Ich gehe in den Flur und ziehe Regenmantel und Schuhe an, nehme den Regenschirm und öffne die Tür. Zu aufgeregt und wirr sind meine Empfindungen in dem Moment als ich die Treppen hinuntersteige, als dass ich einen klaren Gedanken fassen könnte. Unten öffne ich die Tür zur Straße und sehe sofort den Mann, mich freundlich anlächelnd und mich erneut zu sich winkend.
„Wer bist Du?”, rufe ich ihm zu während ich auf ihn zuschreite. Doch er antwortet nicht, sondern schaut mich nur freundlich lächelnd an.
Seine Mimik lässt mich erneut erschauern, denn nur zu gut erkenne ich darin meinen eigenen Gesichtsausdruck. Ich schaue mich um, stelle aber fest, dass es offenbar aufgehört hat zu regnen und der Wind seine Wut zu einem lauen warmen Lüftchen werden ließ. Beschämt über meinen Irrtum ziehe ich den Schirm zusammen, grelle Sonnenstrahlen blenden meine Augen und zwingen mich, sie kurz zu schließen. Als ich meine Augen wieder öffne, ist der Mann fort. Ich wundere mich nicht, dass er fort ist, sondern lediglich dass ich ihn nicht vermisse.
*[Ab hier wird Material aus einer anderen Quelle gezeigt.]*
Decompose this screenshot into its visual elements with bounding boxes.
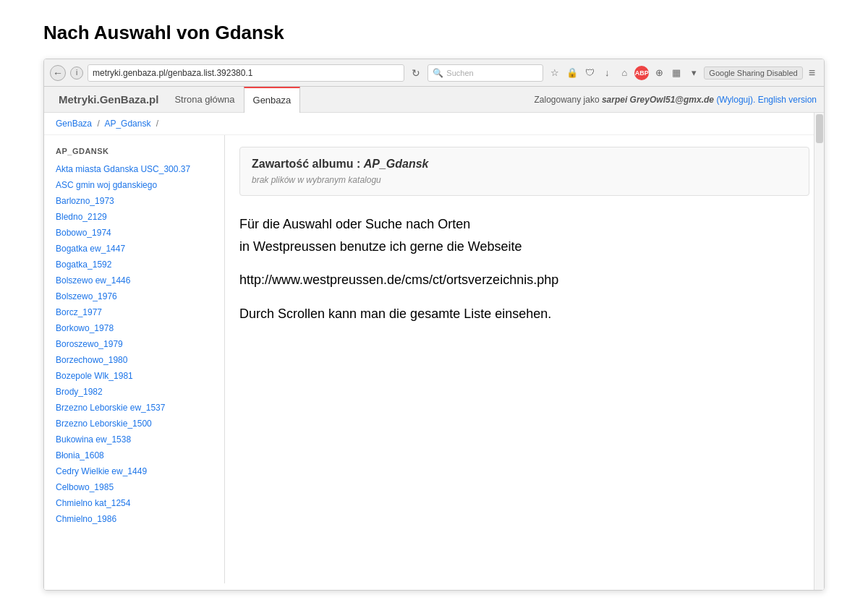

Ein strahlend blauer Himmel lässt nur vage vermuten, dass dort jemals zornige Wolken heraufzogen, um sich über den Menschen zu entladen. Wohlige Wärme ergreift meinen Körper und der Wind trägt sanftes Vogelzwitschern an mein Ohr. Ich schließe die Augen, öffne beide Hände und lege meinen Kopf in den Nacken, um zu genießen, was mit meinen Sinnen geschieht. Nun fühle ich mich wieder gut und ruhig und eine tiefe Entspannung ergreift mich. Ich schaue hinauf zum Fenster und lächele über meinen großen Irrtum mit dem Regen.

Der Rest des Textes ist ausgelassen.